A husband jailed for killing a toddler by force-feeding him salt is asking to see a social services report examining the child's previous health records.
Ian Gay is hoping to get leave to appeal
Ian Gay and his wife Angela were convicted of three-year-old Christian Blewitt's manslaughter in January.
The youngster died in hospital in 2002 after falling unconscious at their Bromsgrove home.
Speaking to the BBC from prison Ian Gay insisted they were innocent and said the report should be made public.
The Gays were each jailed for five years.
They are hoping to appeal against their convictions.
Mr Gay, currently serving his sentence in Usk Prison in Scotland, said: "A lot of Christian's previous medical problems were swept under the carpet."
His solicitor, William Bache, said Sandwell Social Services had carried out its own investigation into Christian's health and prepared the report.
"I would like to see it and I do not quite understand why we are not being shown it," he said.
Christian Blewitt was placed with the couple in 2002
He said he would be prepared to go to court in an effort to examine its findings.
Sandwell Social Services said it wanted to hold talks between the two legal teams in the case and after that the report would be made public.
In a statement, Dr David Low, chairman of the Sandwell Area Child Protection Committee (ACPC) said they were willing to release the executive summary and recommendations of the serious case review it carried out following Christian's death after those meetings.
He said: "The ACPC is trying to complete those discussions as quickly as possible.

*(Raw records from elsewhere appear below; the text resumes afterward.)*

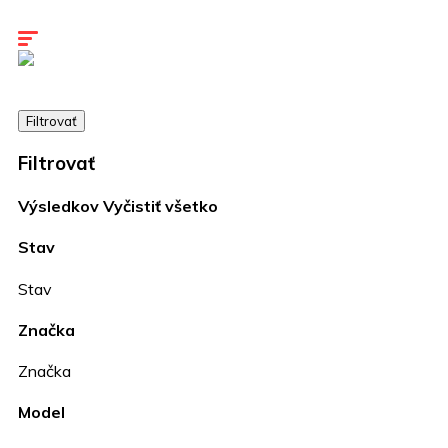
Kariéra
Kontakty
Filtrovať
Filtrovať
Výsledkov
Vyčistiť všetko
Stav
Stav
Značka
Značka
Model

"Once they are completed, the ACPC will be able to make a further statement on release of the summary and recommendations."
Christian was put on a trial placement with the couple, together with his younger brother and sister, in November 2002.
Prosecutors said the Gays force fed the boy up to four teaspoons of salt as a punishment for bad behaviour.
Tests found he had excessive levels of sodium in his blood and CT scans showed he had suffered brain damage.
The court heard evidence from numerous medical experts but was told it may never be known what happened to the boy.
On Wednesday Mr Gay said: "I shouldn't be here.
"I am still not guilty. Just because months have passed nothing has changed."